Comincia con largo anticipo la sfida tra PSG e Milan grazie alla conferenza stampa di Luis Enrique prima del match dei parigini con lo Strasburgo

La sfida di mercoledì sera tra PSG e Milan è già cominciata e ad accenderla è stata Luis Enrique. Intervenuto in conferenza stampa per presentare la sfida dei parigini di campionato contro lo Strasburgo (sabato 21 ottobre ore 17:00), l’allenatore spagnolo ha parlato del momento di forma dei suoi, di Kylian Mbappé e ovviamente dell’ultima partita dell’andata del girone di Champions League. Per il PSG, ha detto Luis Enrique, la sfida con lo Strasburgo sarà più difficile di quella con il Milan: il motivo è legato… alla motivazione. Di seguito, le parole dell’ex CT della Spagna riportate dal quotidiano francese l’Equipe.

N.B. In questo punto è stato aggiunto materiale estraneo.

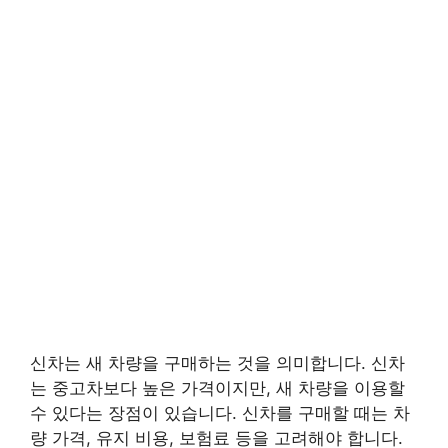
신차는 새 차량을 구매하는 것을 의미합니다. 신차
는 중고차보다 높은 가격이지만, 새 차량을 이용할
수 있다는 장점이 있습니다. 신차를 구매할 때는 차
량 가격, 유지 비용, 보험료 등을 고려해야 합니다.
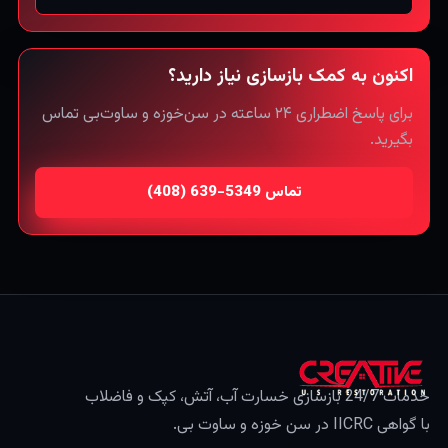
اکنون به کمک بازسازی نیاز دارید؟
برای پاسخ اضطراری ۲۴ ساعته در سن‌خوزه و ساوت‌بی تماس
بگیرید.
تماس
خدمات 24/7 بازسازی خسارت آب، آتش، کپک و فاضلاب
با گواهی IICRC در سن خوزه و ساوت بی.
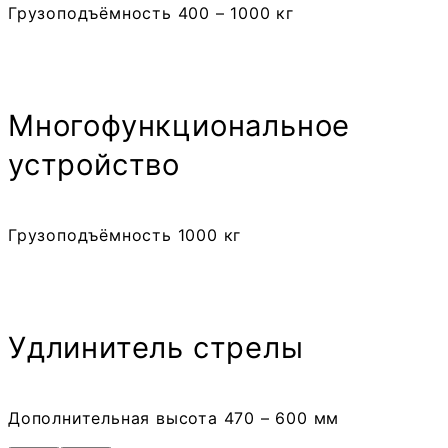
Грузоподъёмность 400 – 1000 кг
Много­функциональ­ное
устройство
Грузоподъёмность 1000 кг
Удлинитель стрелы
Дополнительная высота 470 – 600 мм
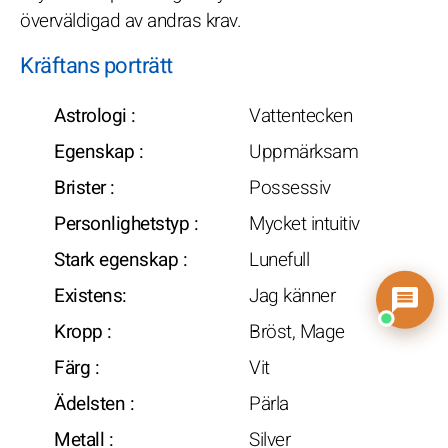
överväldigad av andras krav.
Kräftans porträtt
Astrologi :
Vattentecken
Egenskap :
Uppmärksam
Brister :
Possessiv
Personlighetstyp :
Mycket intuitiv
Stark egenskap :
Lunefull
Existens:
Jag känner
Kropp :
Bröst, Mage
Färg :
Vit
Ädelsten :
Pärla
Metall :
Silver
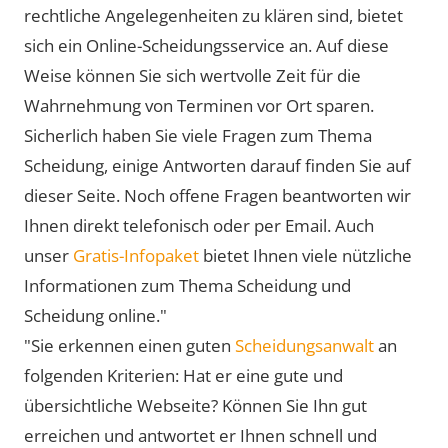
rechtliche Angelegenheiten zu klären sind, bietet
sich ein Online-Scheidungsservice an. Auf diese
Weise können Sie sich wertvolle Zeit für die
Wahrnehmung von Terminen vor Ort sparen.
Sicherlich haben Sie viele Fragen zum Thema
Scheidung, einige Antworten darauf finden Sie auf
dieser Seite. Noch offene Fragen beantworten wir
Ihnen direkt telefonisch oder per Email. Auch
unser
Gratis-Infopaket
bietet Ihnen viele nützliche
Informationen zum Thema Scheidung und
Scheidung online."
"Sie erkennen einen guten
Scheidungsanwalt
an
folgenden Kriterien: Hat er eine gute und
übersichtliche Webseite? Können Sie Ihn gut
erreichen und antwortet er Ihnen schnell und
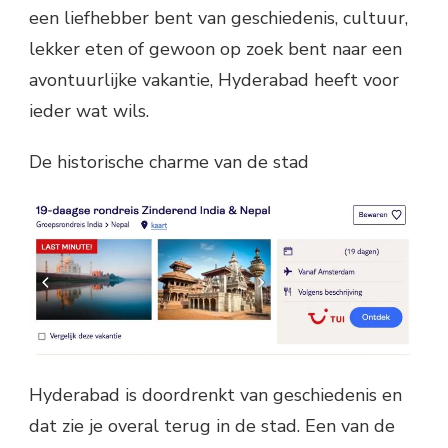
een liefhebber bent van geschiedenis, cultuur,
lekker eten of gewoon op zoek bent naar een
avontuurlijke vakantie, Hyderabad heeft voor
ieder wat wils.
De historische charme van de stad
Hyderabad is doordrenkt van geschiedenis en
dat zie je overal terug in de stad. Een van de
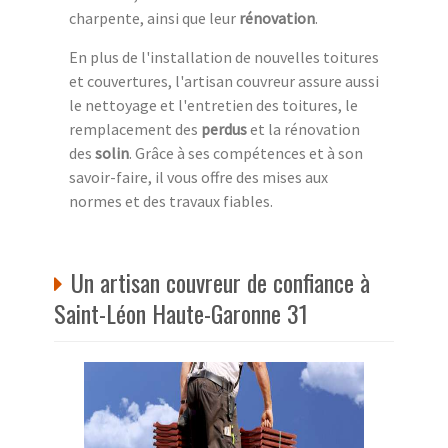
charpente, ainsi que leur
rénovation
.
En plus de l'installation de nouvelles toitures
et couvertures, l'artisan couvreur assure aussi
le nettoyage et l'entretien des toitures, le
remplacement des
perdus
et la rénovation
des
solin
. Grâce à ses compétences et à son
savoir-faire, il vous offre des mises aux
normes et des travaux fiables.
Un artisan couvreur de confiance à
Saint-Léon Haute-Garonne 31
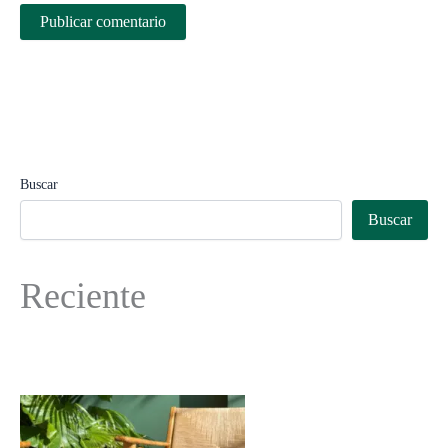
Buscar
Buscar
Reciente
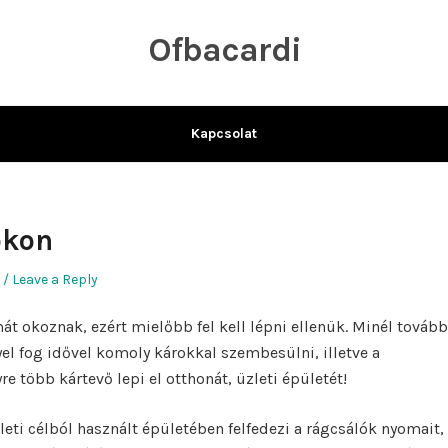
Ofbacardi
Kapcsolat
okon
Leave a Reply
t okoznak, ezért mielőbb fel kell lépni ellenük. Minél tovább
yel fog idővel komoly károkkal szembesülni, illetve a
re több kártevő lepi el otthonát, üzleti épületét!
eti célból használt épületében felfedezi a rágcsálók nyomait,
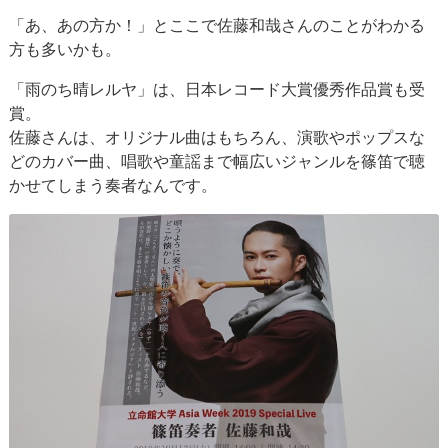
「あ、あの方か！」とここで佐藤和哉さんのことがわかる
方も多いかも。
「雨のち晴レルヤ」は、日本レコード大賞優秀作品賞も受
賞。
佐藤さんは、オリジナル曲はもちろん、演歌やポップスな
どのカバー曲、唱歌や童謡まで幅広いジャンルを篠笛で聴
かせてしまう奏者なんです。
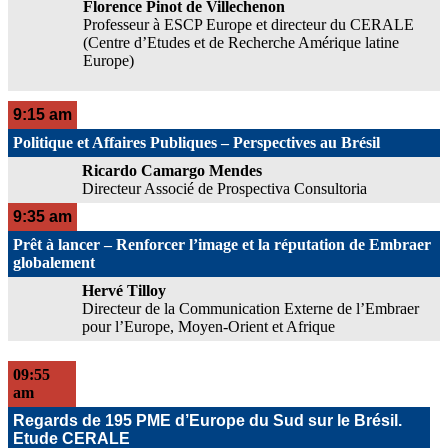
Florence Pinot de Villechenon
Professeur à ESCP Europe et directeur du CERALE
(Centre d’Etudes et de Recherche Amérique latine
Europe)
9:15 am
Politique et Affaires Publiques – Perspectives au Brésil
Ricardo Camargo Mendes
Directeur Associé de Prospectiva Consultoria
9:35 am
Prêt à lancer – Renforcer l’image et la réputation de Embraer
globalement
Hervé Tilloy
Directeur de la Communication Externe de l’Embraer
pour l’Europe, Moyen-Orient et Afrique
09:55
am
Regards de 195 PME d’Europe du Sud sur le Brésil.
Etude CERALE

La continuità del PSG e quella di Mbappé

CONTINUITA’: “Penso che si possa vedere attraverso i nostri risultati, che diverse volte non sono stati all’altezza delle nostre aspettative. Stiamo lavorando costantemente su tutti gli aspetti. Comunque sono molto soddisfatto di ciò che vedo in termini di impegno e applicazione: anche nella partita persa contro il Newcastle, sono contento anche di quella. La squadra sta facendo progressi. Non so ancora a che livello siamo, ma stiamo migliorando, sono molto ottimista e soddisfatto di ciò che vedo giorno dopo giorno”.

MBAPPE’: “La pausa internazionale ha aiutato Mbappé a ritrovare la forma? L’unica cosa che è mancata a Kylian nelle sue ultime partite con il PSG sono stati i gol. Non bisognerebbe giudicare un giocatore come Kylian solo perché non segna per 2 o 3 partite: sta giocando molto bene con la nazionale francese e con il PSG. Io qui l’ho sempre visto in buona forma”.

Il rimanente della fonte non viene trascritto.